LocalDataset bug #300

tungdq212 · 2023-06-14T06:47:20Z

LocalDataset Bug

streaming.base.LocalDataset need override size function

class LocalDataset(Array, Dataset):
   """A streaming dataset whose shards reside locally as a pytorch Dataset.

   Args:
       local (str): Local dataset directory where shards are cached by split.
       split (str, optional): Which dataset split to use, if any. Defaults to ``None``.
   """

   def __init__(self, local: str, split: Optional[str] = None):
       split = split or ''

       self.local = local
       self.split = split

       filename = os.path.join(local, split, get_index_basename())  # pyright: ignore
       obj = json.load(open(filename))
       if obj['version'] != 2:
           raise ValueError('Unsupported version')

       self.shards = []
       for info in obj['shards']:
           shard = reader_from_json(local, split, info)
           self.shards.append(shard)
       self.num_samples = sum([shard.samples for shard in self.shards])

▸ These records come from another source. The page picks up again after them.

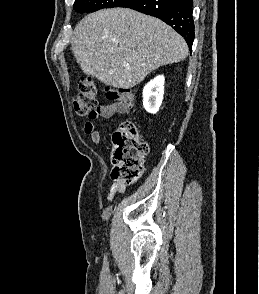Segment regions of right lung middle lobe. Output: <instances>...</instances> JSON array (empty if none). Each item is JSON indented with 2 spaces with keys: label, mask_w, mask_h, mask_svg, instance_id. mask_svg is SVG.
Returning <instances> with one entry per match:
<instances>
[{
  "label": "right lung middle lobe",
  "mask_w": 259,
  "mask_h": 294,
  "mask_svg": "<svg viewBox=\"0 0 259 294\" xmlns=\"http://www.w3.org/2000/svg\"><path fill=\"white\" fill-rule=\"evenodd\" d=\"M128 0H75L73 8L79 12H95L103 8L119 7Z\"/></svg>",
  "instance_id": "1"
}]
</instances>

       shard_sizes = np.array([x.samples for x in self.shards])
       self.spanner = Spanner(shard_sizes)

   def __len__(self) -> int:
       """Get the length as an IterableDataset.

       Returns:
           int: Dataset length.
       """
       return self.num_samples
   
   @property
   def size(self) -> int:
       """Get the size of the dataset in samples.

       Returns:
           int: Number of samples.
       """
       return self.length

   def get_item(self, sample_id: int) -> Dict[str, Any]:
       """Get sample by global sample ID.

       Args:
           sample_id (int): Sample ID.

       Returns:
           Dict[str, Any]: Column name with sample data.
       """
       shard_id, index_in_shard = self.spanner[sample_id]
       shard = self.shards[shard_id]
       return shard[index_in_shard]

The text was updated successfully, but these errors were encountered:

karan6181 · 2023-06-14T16:10:13Z

Hi @tungdq212, thanks for identifying the issue in LocalDataset. Since you have already provided the fix above, do you mind create a PR for the same ? If don't have the bandwidth, that's totally understandable too!

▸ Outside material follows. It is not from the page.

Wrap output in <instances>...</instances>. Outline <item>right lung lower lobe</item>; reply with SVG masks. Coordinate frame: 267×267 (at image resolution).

tungdq212 · 2023-06-15T02:16:05Z

@karan6181 I created a PR. But why we need Array beside pytorch Dataset in LocalDataset?

knighton · 2023-06-15T02:31:26Z

Thanks for the PR! You have some kind of linting error. You can do something like this:

apt install pre-commit
pre-commit install
pre-commit run --all-files

The Array base class just provides fancy numpy-style indexing (https://github.com/mosaicml/streaming/blob/main/streaming/base/array.py#L78)

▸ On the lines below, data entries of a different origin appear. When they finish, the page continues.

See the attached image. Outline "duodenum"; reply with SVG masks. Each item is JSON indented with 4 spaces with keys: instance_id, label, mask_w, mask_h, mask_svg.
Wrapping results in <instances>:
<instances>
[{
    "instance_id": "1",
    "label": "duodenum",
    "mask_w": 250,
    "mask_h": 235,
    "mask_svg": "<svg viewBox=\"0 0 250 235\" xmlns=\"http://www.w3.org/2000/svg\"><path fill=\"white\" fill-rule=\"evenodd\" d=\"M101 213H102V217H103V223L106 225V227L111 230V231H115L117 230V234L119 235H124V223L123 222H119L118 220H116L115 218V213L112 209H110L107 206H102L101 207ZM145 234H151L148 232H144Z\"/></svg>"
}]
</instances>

tungdq212 · 2023-06-19T06:54:52Z

@karan6181 Hi, I have more questions:

Due to this comment in diffusion repo, how to use StreamingDataset in local?
In StreamingDataset, you use dist from pytorch, which is not used in LocalDataset. Why?
I start train with LocalDataset, but it raise CUDA out of memory after few epoch. As my observation, there is a leaking memory issue from dataloader after each eval process. Is that a problems?

knighton · 2023-06-19T07:18:26Z

Due to mosaicml/diffusion#33 (comment) in diffusion repo, how to use StreamingDataset in local?

LocalDataset takes arguments local and split.
StreamingDataset takes arguments remote, local, split, and a few other arguments for various purposes.

To use a local dataset with StreamingDataset, simply don't set the remote path. local works the same way in both.

In StreamingDataset, you use dist from pytorch, which is not used in LocalDataset. Why?

LocalDataset is a PyTorch Dataset, which are used in combination with DistributedSampler, etc.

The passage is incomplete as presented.